4. Modifying Cloudfront Origin Requests using Lambda@Edge functions

Introduction

In the previous post in this series, we explored distributing a static website using CloudFront. We encountered an issue: CloudFront could not load index.html pages in subdirectories, which is common for static sites. In this post, we will address that by attaching a Lambda@Edge function to our CloudFront distribution.

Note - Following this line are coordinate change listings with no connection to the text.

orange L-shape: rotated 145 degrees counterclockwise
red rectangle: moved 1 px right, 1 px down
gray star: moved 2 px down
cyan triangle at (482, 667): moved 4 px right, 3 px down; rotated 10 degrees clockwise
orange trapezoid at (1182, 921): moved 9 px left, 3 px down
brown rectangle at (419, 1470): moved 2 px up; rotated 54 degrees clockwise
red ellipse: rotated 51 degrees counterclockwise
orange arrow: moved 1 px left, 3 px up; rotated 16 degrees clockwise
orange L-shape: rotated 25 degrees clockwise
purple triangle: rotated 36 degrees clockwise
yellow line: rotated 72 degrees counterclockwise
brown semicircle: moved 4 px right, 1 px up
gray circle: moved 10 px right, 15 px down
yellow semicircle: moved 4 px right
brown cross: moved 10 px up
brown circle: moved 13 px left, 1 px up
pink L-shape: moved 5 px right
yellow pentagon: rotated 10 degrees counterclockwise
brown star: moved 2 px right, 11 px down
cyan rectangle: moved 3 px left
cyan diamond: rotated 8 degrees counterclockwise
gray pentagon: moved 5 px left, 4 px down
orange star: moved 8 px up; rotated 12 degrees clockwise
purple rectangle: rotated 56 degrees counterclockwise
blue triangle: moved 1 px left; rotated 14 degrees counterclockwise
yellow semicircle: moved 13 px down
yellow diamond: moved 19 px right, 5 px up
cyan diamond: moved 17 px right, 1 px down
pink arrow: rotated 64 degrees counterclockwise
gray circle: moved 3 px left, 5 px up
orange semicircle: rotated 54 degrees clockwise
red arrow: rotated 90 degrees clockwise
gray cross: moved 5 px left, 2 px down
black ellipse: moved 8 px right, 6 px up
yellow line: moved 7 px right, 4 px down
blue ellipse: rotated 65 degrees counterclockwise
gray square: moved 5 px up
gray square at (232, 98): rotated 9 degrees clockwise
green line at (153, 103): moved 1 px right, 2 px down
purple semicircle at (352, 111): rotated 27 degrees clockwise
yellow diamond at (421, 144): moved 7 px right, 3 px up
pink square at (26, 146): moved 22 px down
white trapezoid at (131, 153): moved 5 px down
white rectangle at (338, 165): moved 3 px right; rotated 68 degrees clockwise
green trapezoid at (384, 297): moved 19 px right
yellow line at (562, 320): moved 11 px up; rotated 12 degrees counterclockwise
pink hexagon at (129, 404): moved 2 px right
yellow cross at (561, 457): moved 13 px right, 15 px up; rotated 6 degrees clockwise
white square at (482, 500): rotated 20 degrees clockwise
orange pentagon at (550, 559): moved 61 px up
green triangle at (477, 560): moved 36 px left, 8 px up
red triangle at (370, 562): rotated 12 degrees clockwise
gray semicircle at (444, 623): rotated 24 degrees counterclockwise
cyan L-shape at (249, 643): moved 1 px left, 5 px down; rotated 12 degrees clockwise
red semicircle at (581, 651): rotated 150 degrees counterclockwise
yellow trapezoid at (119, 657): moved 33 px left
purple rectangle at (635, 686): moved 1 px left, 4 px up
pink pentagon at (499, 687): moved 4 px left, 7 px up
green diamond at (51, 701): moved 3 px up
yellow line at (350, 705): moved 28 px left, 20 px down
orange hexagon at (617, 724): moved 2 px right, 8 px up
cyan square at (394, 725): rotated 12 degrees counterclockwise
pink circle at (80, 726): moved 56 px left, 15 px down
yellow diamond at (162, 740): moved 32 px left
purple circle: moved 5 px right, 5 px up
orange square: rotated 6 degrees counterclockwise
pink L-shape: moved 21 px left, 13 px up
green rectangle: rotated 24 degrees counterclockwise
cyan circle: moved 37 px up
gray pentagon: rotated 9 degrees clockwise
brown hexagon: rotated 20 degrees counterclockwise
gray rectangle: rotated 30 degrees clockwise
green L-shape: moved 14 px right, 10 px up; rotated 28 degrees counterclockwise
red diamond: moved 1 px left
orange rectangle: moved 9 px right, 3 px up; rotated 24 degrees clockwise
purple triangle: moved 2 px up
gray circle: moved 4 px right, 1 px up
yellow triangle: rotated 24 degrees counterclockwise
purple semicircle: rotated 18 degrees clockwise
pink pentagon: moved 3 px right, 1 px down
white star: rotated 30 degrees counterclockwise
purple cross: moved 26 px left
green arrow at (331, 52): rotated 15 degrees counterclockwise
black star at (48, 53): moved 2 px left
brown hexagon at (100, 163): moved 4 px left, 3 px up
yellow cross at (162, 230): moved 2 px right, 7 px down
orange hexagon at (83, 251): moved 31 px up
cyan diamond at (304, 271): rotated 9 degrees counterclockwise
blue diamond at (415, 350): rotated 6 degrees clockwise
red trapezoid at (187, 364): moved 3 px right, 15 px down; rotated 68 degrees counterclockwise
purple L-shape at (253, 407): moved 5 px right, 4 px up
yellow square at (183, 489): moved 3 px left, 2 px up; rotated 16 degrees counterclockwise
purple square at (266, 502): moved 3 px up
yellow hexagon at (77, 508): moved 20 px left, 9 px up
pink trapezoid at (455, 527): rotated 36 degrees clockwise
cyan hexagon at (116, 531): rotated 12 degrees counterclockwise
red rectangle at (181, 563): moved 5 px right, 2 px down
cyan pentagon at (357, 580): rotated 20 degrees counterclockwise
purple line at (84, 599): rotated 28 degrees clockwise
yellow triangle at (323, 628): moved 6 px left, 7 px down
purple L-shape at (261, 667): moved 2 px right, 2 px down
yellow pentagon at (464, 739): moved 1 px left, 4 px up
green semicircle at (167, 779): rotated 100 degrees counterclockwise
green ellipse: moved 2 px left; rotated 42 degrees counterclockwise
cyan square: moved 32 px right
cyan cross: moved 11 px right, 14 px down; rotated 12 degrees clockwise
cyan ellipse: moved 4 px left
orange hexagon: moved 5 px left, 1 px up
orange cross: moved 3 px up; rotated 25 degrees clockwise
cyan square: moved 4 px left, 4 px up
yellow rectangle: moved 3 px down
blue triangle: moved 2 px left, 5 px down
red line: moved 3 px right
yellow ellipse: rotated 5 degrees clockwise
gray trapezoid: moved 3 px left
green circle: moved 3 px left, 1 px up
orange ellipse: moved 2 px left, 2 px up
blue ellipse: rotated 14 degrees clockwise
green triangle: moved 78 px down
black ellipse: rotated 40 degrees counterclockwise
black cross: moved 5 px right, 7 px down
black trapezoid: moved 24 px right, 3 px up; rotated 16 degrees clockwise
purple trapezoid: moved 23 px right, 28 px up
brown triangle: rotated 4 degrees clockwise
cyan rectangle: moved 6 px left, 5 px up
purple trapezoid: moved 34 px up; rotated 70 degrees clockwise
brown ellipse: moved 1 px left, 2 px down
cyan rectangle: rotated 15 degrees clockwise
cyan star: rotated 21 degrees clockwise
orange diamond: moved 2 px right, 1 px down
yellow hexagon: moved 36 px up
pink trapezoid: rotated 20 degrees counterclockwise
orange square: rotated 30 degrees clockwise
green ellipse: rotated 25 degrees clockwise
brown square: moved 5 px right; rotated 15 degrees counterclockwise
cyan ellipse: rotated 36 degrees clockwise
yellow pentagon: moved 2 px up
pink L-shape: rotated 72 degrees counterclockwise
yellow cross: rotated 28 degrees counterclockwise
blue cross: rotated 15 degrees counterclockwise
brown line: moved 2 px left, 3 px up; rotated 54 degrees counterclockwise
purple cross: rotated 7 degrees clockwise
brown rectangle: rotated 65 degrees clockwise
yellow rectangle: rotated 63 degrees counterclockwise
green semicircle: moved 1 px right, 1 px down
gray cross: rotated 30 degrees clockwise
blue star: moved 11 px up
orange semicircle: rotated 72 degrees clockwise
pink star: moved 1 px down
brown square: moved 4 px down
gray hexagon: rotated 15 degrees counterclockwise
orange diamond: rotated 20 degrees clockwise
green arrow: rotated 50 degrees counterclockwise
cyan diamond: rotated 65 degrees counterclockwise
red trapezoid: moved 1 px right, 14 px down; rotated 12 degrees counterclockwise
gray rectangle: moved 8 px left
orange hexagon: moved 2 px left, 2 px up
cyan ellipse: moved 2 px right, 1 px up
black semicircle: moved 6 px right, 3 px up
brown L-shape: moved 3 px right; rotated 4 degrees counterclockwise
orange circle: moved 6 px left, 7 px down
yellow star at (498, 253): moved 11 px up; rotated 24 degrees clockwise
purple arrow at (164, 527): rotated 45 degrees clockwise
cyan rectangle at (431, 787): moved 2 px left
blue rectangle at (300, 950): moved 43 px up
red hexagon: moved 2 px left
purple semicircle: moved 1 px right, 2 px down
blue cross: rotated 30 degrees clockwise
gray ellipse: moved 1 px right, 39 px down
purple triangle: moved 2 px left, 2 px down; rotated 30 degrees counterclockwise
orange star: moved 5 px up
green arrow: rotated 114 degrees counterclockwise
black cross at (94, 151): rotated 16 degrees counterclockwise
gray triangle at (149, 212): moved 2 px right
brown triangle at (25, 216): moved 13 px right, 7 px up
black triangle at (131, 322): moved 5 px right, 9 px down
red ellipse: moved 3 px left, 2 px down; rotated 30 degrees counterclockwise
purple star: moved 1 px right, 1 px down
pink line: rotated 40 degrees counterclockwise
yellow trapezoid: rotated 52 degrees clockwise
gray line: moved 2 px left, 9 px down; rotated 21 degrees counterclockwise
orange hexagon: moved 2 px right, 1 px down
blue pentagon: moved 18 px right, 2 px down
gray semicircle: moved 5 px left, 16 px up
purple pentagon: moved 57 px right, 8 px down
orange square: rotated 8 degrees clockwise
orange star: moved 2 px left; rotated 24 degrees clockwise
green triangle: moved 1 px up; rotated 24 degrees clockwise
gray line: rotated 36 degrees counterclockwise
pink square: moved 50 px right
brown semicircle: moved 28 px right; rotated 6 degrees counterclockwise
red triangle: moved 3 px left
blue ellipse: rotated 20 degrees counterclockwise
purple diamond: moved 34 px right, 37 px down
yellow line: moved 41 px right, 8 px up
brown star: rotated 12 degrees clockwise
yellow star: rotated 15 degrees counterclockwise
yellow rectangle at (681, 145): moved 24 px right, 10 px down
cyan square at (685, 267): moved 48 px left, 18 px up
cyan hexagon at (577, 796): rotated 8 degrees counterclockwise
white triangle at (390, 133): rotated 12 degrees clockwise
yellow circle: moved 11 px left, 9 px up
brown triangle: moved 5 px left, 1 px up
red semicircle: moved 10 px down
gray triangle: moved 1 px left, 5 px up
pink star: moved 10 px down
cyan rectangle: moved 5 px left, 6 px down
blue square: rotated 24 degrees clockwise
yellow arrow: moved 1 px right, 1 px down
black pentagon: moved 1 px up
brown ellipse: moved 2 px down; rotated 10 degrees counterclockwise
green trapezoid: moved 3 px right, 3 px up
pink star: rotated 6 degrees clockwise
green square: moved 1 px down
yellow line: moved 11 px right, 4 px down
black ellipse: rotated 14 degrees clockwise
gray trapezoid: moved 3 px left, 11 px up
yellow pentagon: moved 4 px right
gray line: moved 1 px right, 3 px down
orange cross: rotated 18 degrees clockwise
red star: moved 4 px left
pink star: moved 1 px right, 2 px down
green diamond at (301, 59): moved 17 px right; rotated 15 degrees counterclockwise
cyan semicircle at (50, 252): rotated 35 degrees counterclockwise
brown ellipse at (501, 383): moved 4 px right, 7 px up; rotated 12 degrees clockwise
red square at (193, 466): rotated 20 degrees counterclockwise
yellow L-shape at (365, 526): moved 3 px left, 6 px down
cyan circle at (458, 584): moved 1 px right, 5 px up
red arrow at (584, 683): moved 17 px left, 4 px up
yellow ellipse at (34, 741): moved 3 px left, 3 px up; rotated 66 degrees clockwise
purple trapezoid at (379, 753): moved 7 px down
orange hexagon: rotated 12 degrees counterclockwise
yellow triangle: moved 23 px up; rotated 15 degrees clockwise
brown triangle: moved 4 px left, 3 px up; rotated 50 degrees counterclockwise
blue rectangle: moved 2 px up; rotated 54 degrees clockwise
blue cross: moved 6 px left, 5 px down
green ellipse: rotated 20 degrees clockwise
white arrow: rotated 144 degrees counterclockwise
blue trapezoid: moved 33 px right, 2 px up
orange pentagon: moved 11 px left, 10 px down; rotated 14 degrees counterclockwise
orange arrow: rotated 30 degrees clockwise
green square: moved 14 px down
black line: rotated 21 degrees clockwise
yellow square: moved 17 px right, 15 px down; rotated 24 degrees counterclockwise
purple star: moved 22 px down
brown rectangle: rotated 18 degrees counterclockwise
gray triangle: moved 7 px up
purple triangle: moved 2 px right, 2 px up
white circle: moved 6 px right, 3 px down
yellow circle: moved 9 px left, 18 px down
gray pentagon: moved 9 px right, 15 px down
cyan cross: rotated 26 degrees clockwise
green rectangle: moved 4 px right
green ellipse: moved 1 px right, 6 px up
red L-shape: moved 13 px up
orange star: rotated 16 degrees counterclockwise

Here’s an outline of what we will cover:

What are Lambda@Edge functions?
Creating a Lambda function
Configuring IAM roles and permissions
Associating the Lambda function with CloudFront

Let’s dive into each of these topics and learn how Lambda@Edge can help resolve this issue.

What are Lambda@Edge functions?

Lambda@Edge functions are a feature of Lambda that allow you to run serverless code at AWS edge locations around the globe, closer to the end users. This enables you to customize content delivery and improve performance by handling requests and responses at the edge, without requiring round trips to the origin servers like an S3 bucket or EC2 instance.

Benefits of Lambda@Edge

Low Latency: Since Lambda@Edge runs at AWS edge locations, it reduces latency by executing functions closer to users, improving load times and responsiveness.
Content Customization: You can manipulate requests and responses in real time. For instance, you can:
- Rewrite URLs to simplify site navigation.
- Modify headers to manage security or routing.
- Serve personalized content based on location, device, or other attributes.
Security Enhancements: You can add security headers, block unwanted traffic, or inspect requests to prevent malicious activity before reaching your origin server.
Seamless Scaling: Like AWS Lambda, Lambda@Edge automatically scales in response to traffic spikes without requiring any manual configuration.

Common Use Cases

URL Rewrites and Redirects: A prime example is ensuring that requests to subdirectories automatically load the index.html file, which we’ll explore in this post.
A/B Testing: Route a percentage of users to different versions of your site without modifying your main application.
Header Manipulation: Add or modify headers like CORS or security headers to ensure secure communication between your website and users.

How Lambda@Edge Works

Lambda@Edge functions are triggered by CloudFront events, such as when a viewer request or response occurs. These functions are associated with a CloudFront distribution and executed in response to specific events, such as:

Viewer Request: Before the request reaches CloudFront.
Origin Request: Origin Request: Before CloudFront forwards the request to the origin server (this is where we’ll focus).
Origin Response: After the origin responds but before it reaches the viewer.
Viewer Response: After the response leaves CloudFront but before reaching the viewer.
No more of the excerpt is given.